**Your instructions:** Below this line is a listing that includes pictures. Copy exactly, and only, the lines from the one containing "Preservación" through the one containing "EN TIEMPO REAL"; the pictures do not go in the copy.

**Extracted records:**

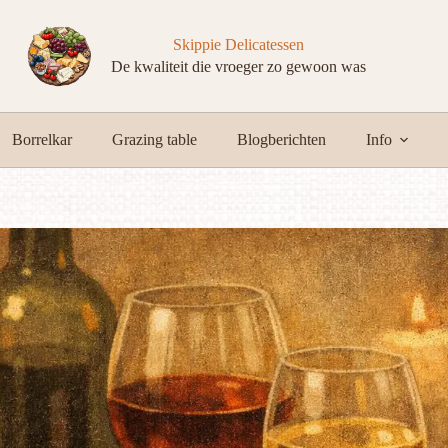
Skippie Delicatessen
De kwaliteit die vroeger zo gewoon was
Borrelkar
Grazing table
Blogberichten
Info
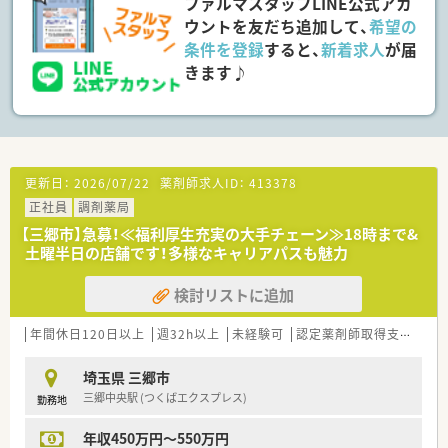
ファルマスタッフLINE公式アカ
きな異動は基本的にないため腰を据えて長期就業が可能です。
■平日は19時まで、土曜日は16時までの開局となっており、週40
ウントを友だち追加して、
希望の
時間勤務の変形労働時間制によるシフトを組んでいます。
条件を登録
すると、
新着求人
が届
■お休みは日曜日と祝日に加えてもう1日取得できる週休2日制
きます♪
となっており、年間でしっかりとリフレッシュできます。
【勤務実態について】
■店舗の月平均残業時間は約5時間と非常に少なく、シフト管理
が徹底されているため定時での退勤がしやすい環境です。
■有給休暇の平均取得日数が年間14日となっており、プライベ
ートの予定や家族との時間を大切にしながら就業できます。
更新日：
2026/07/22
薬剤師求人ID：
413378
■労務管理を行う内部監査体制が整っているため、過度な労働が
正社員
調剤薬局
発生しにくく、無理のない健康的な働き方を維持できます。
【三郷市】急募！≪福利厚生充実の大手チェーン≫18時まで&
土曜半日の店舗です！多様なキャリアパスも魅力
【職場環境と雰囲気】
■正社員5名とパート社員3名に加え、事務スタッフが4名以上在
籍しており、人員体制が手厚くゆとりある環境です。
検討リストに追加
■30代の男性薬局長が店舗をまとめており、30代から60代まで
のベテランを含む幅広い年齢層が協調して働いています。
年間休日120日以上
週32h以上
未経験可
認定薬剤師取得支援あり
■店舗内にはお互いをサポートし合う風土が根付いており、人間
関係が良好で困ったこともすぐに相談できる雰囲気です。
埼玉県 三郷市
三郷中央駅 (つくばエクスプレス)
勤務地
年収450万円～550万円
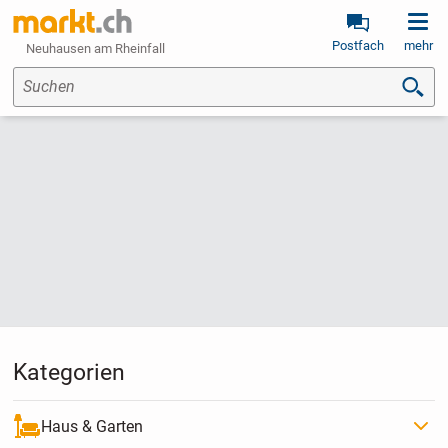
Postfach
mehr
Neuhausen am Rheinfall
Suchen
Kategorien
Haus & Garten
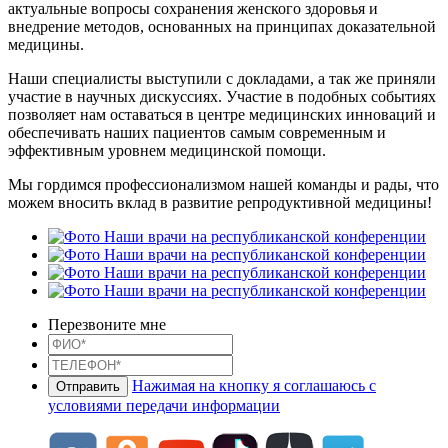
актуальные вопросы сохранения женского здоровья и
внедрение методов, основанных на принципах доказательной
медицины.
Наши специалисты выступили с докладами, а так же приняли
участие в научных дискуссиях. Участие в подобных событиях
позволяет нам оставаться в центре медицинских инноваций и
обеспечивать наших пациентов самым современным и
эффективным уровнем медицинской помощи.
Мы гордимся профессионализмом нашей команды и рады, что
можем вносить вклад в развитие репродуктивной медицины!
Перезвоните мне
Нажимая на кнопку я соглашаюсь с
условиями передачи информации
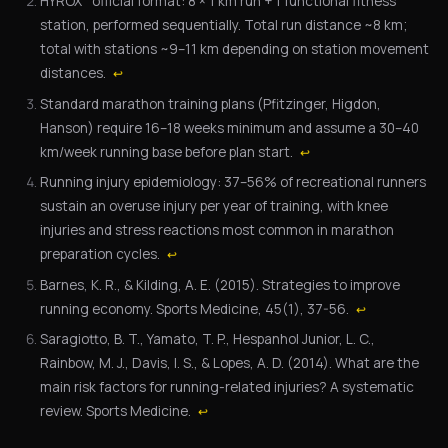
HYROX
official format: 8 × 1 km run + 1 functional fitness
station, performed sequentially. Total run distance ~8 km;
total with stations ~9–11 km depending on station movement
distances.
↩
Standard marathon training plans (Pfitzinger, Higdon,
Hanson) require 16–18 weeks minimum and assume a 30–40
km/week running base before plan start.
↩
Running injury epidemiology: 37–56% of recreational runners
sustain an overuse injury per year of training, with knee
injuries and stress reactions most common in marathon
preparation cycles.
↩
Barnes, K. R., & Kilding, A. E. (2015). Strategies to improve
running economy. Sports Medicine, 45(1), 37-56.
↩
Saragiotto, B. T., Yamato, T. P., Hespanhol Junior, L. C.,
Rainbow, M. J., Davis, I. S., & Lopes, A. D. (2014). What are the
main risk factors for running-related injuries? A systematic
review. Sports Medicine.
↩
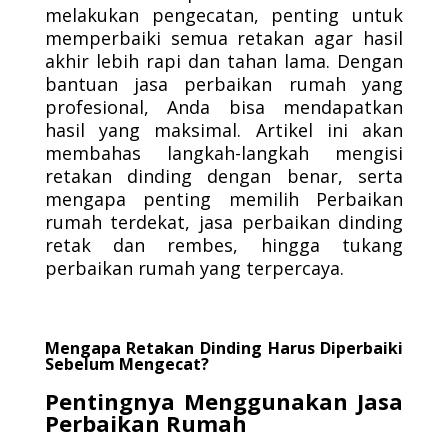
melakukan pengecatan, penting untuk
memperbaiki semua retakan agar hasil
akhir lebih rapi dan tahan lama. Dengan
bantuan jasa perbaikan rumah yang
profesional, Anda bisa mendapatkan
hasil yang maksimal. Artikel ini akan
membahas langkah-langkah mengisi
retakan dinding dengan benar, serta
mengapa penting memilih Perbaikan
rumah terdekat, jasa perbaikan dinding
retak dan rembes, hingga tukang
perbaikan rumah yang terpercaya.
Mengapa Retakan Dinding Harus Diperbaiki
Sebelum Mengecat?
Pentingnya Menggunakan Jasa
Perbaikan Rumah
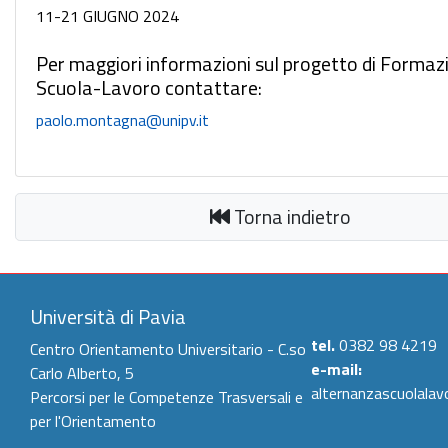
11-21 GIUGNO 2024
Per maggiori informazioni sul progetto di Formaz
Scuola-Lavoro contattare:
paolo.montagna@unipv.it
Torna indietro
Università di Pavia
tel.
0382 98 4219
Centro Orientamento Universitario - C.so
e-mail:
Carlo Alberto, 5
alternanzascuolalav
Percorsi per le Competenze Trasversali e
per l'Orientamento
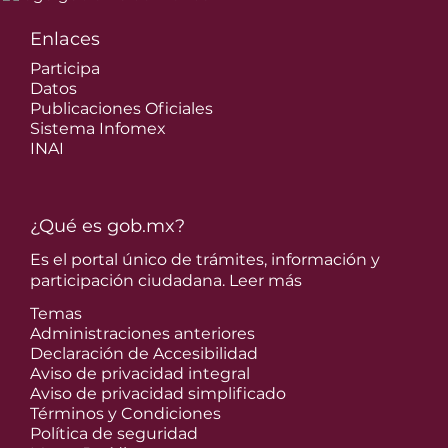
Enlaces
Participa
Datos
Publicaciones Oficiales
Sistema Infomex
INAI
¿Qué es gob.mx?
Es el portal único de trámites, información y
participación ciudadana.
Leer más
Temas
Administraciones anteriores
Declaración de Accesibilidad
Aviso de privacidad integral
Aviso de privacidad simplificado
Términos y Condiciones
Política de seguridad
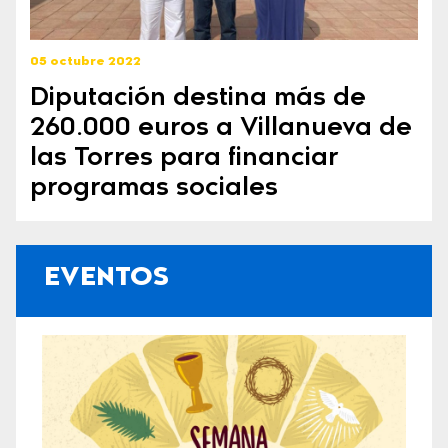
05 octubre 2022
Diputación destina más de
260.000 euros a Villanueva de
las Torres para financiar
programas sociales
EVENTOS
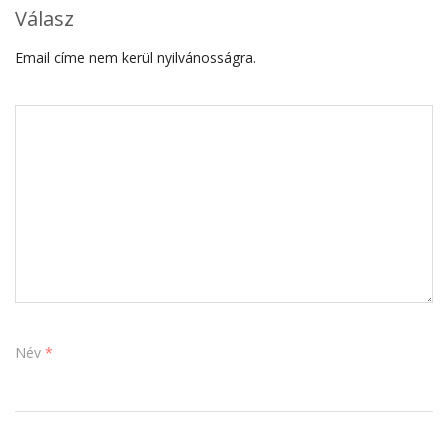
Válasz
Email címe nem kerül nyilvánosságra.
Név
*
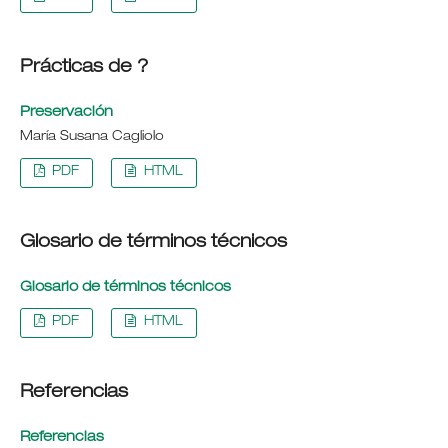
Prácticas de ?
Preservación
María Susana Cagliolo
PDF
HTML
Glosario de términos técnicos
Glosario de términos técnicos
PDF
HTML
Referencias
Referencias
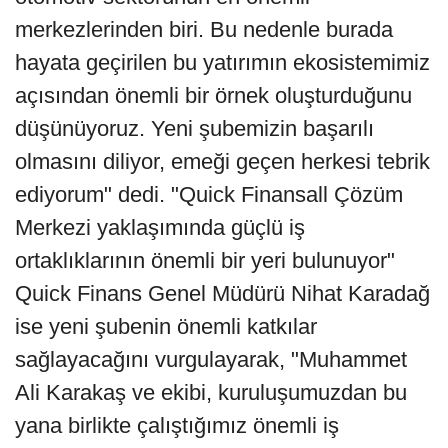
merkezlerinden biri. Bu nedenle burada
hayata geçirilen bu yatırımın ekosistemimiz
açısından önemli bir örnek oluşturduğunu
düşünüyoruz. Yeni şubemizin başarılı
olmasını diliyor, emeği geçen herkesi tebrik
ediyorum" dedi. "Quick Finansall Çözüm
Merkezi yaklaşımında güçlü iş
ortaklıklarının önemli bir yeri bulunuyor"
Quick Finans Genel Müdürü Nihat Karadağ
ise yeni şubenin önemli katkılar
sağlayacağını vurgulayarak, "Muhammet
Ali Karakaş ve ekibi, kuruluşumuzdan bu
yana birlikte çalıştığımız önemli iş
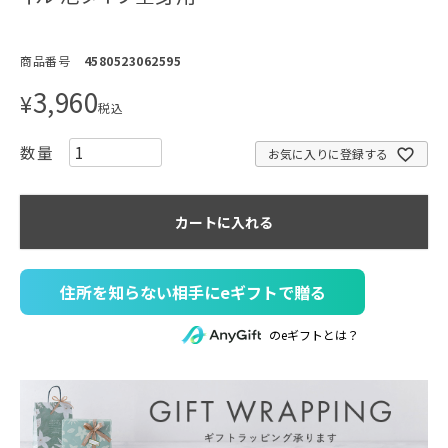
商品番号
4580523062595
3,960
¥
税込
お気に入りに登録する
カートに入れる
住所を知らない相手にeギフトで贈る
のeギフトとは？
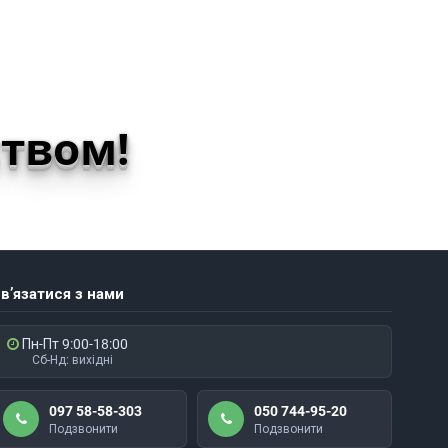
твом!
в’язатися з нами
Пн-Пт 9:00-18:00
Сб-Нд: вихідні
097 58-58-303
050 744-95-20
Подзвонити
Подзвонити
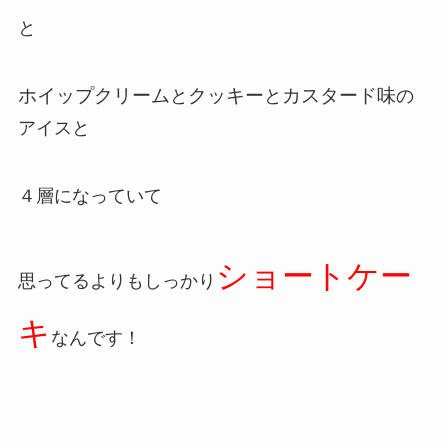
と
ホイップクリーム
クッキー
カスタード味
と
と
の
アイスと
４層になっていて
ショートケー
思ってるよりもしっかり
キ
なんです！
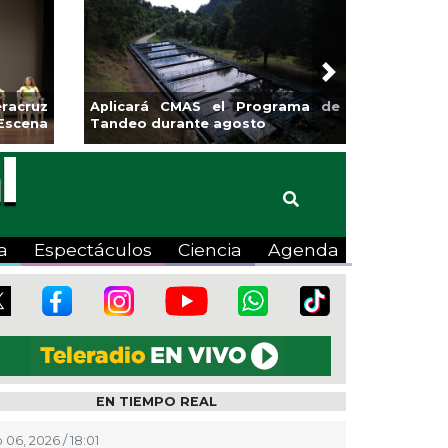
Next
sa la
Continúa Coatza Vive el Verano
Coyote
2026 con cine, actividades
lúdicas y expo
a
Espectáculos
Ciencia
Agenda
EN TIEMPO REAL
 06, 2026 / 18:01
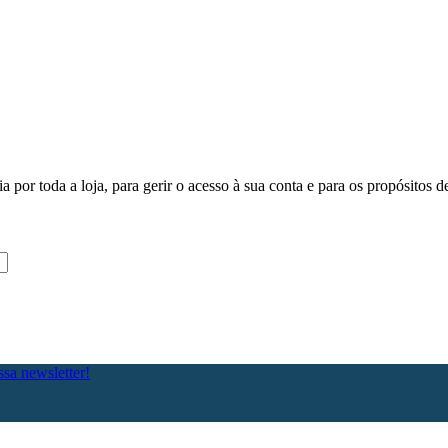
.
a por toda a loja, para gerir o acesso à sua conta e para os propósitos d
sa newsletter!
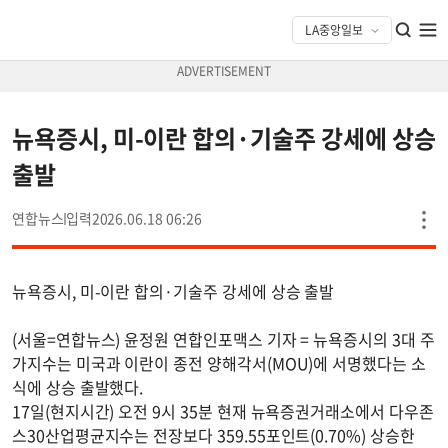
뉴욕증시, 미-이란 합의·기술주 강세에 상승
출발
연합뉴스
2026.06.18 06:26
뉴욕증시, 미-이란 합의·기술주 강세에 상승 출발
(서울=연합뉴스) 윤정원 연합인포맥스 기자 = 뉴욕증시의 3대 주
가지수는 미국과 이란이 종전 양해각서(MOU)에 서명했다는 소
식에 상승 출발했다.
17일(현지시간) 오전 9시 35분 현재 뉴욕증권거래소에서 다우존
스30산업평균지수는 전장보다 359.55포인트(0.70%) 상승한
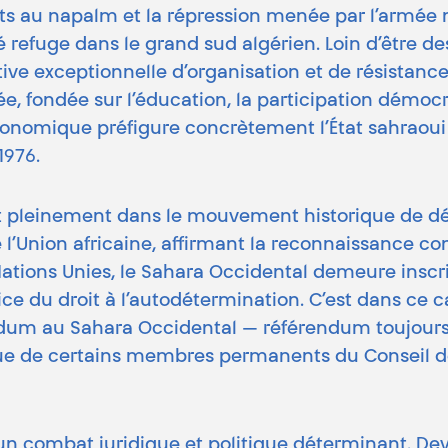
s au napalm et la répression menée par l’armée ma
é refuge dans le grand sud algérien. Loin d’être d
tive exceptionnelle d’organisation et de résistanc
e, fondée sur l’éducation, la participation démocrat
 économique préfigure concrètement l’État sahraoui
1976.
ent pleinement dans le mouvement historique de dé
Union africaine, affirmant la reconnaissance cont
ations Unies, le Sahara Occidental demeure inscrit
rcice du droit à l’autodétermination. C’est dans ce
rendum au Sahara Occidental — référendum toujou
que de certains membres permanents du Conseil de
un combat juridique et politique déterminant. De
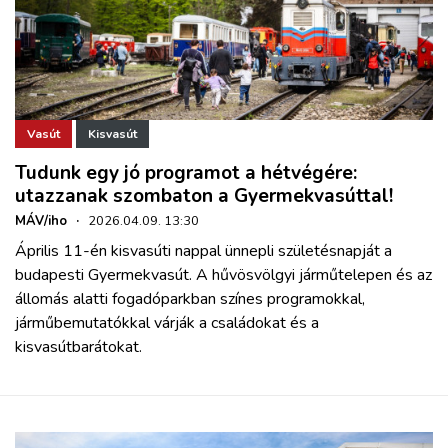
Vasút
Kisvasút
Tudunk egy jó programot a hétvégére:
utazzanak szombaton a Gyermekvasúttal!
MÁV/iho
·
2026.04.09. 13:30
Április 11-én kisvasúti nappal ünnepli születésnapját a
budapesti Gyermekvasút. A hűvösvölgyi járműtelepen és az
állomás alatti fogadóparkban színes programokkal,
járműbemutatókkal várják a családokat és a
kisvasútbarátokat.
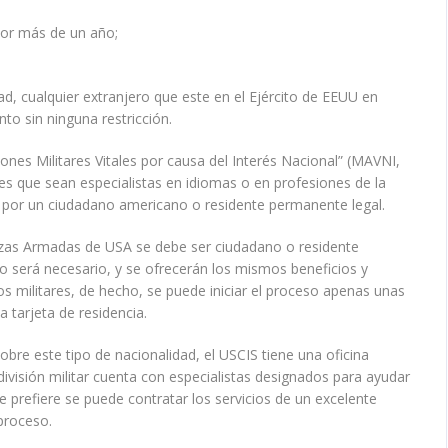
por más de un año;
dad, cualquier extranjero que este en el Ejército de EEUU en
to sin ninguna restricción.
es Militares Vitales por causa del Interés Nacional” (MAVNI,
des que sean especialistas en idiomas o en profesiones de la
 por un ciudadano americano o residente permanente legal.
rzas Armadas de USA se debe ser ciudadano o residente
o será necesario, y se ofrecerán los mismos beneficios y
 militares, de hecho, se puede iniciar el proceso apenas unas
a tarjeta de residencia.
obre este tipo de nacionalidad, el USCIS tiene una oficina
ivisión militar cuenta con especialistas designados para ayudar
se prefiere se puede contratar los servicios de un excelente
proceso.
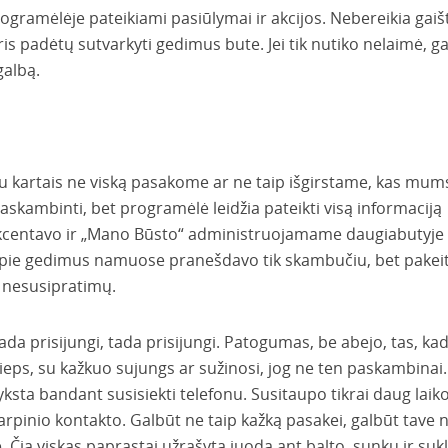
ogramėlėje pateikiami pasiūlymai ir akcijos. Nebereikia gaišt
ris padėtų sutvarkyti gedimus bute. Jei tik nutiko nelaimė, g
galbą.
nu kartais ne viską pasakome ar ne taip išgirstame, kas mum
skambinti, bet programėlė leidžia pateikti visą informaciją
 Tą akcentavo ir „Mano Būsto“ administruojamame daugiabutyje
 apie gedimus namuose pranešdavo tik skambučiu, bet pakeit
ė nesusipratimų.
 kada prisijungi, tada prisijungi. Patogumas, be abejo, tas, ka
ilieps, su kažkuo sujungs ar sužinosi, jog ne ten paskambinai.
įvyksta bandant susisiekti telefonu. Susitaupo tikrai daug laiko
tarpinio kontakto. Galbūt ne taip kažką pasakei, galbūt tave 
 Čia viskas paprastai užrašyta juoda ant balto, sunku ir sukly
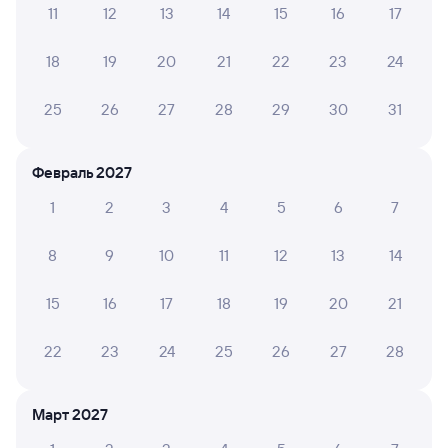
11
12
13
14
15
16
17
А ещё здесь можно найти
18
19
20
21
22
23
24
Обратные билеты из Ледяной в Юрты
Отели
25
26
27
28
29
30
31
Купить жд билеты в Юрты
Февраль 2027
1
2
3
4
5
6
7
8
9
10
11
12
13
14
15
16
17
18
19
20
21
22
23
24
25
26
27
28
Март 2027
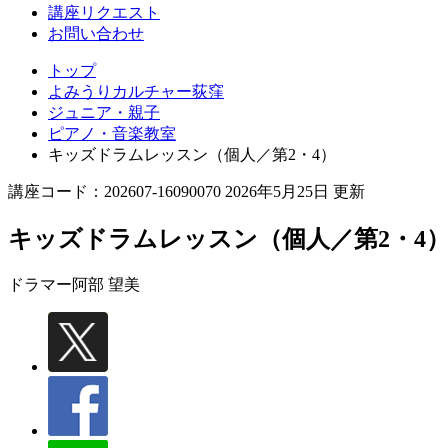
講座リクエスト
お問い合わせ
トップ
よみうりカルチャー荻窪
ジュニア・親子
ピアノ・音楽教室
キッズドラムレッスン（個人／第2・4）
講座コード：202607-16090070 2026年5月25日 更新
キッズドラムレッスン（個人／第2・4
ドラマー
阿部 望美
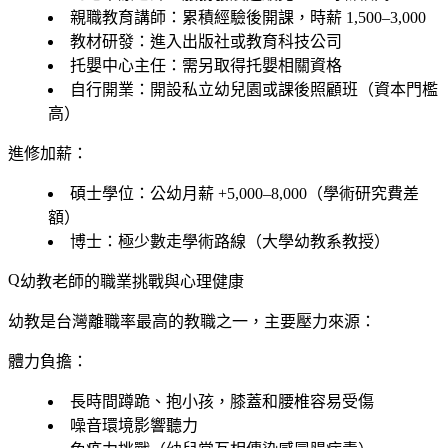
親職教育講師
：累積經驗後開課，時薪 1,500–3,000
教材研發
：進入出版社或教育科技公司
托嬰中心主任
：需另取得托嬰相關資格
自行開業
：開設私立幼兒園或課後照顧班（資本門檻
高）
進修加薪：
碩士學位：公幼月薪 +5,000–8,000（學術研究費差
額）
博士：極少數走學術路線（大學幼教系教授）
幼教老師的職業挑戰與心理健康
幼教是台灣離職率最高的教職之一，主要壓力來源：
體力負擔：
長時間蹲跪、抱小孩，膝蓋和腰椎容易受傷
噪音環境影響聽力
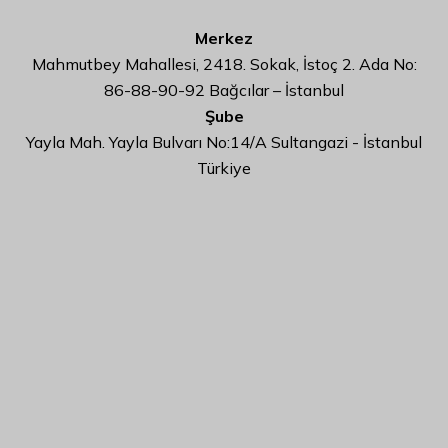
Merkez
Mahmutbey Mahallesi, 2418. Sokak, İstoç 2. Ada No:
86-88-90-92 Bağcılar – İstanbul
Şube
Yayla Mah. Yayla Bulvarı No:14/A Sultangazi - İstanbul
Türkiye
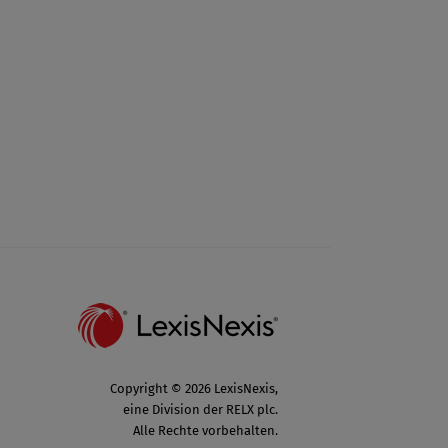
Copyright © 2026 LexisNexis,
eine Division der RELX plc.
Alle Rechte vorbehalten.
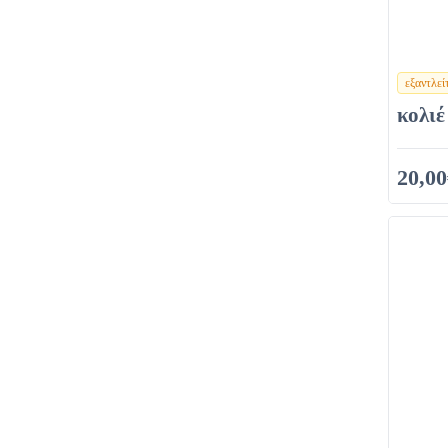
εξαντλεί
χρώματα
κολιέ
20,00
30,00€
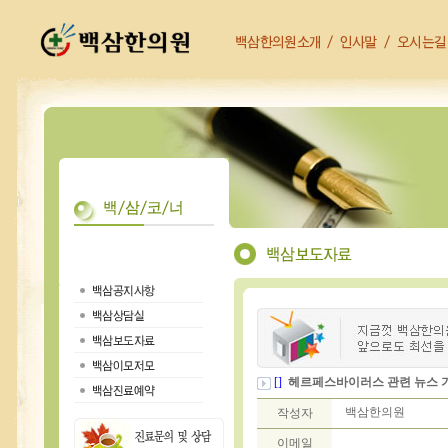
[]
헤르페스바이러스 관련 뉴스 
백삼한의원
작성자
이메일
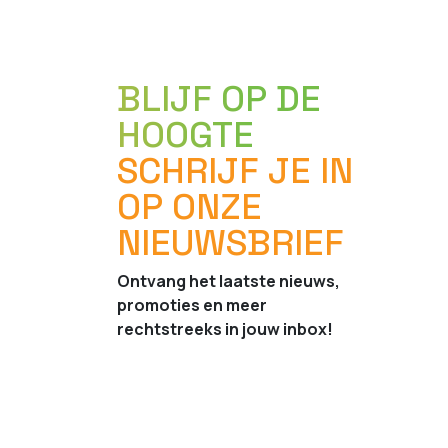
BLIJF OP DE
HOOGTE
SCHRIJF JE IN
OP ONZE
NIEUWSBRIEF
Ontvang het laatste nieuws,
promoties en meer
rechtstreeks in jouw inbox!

**Task response:**
Preservación
María Susana Cagliolo
PDF
HTML
Glosario de términos técnicos
Glosario de términos técnicos
PDF
HTML
Referencias
Referencias
merkezlerinden biri. Bu nedenle burada
hayata geçirilen bu yatırımın ekosistemimiz
açısından önemli bir örnek oluşturduğunu
düşünüyoruz. Yeni şubemizin başarılı
olmasını diliyor, emeği geçen herkesi tebrik
ediyorum" dedi. "Quick Finansall Çözüm
Merkezi yaklaşımında güçlü iş
ortaklıklarının önemli bir yeri bulunuyor"
Quick Finans Genel Müdürü Nihat Karadağ
ise yeni şubenin önemli katkılar
sağlayacağını vurgulayarak, "Muhammet
Ali Karakaş ve ekibi, kuruluşumuzdan bu
yana birlikte çalıştığımız önemli iş
商品番号
4580523062595
3,960
¥
税込
お気に入りに登録する
カートに入れる
住所を知らない相手にeギフトで贈る
のeギフトとは？
твом!
в’язатися з нами
Пн-Пт 9:00-18:00
Сб-Нд: вихідні
097 58-58-303
050 744-95-20
Подзвонити
Подзвонити
と
ホイップクリーム
クッキー
カスタード味
と
と
の
アイスと
４層になっていて
ショートケー
思ってるよりもしっかり
キ
なんです！
Next
sa la
Continúa Coatza Vive el Verano
Coyote
2026 con cine, actividades
lúdicas y expo
a
Espectáculos
Ciencia
Agenda
EN TIEMPO REAL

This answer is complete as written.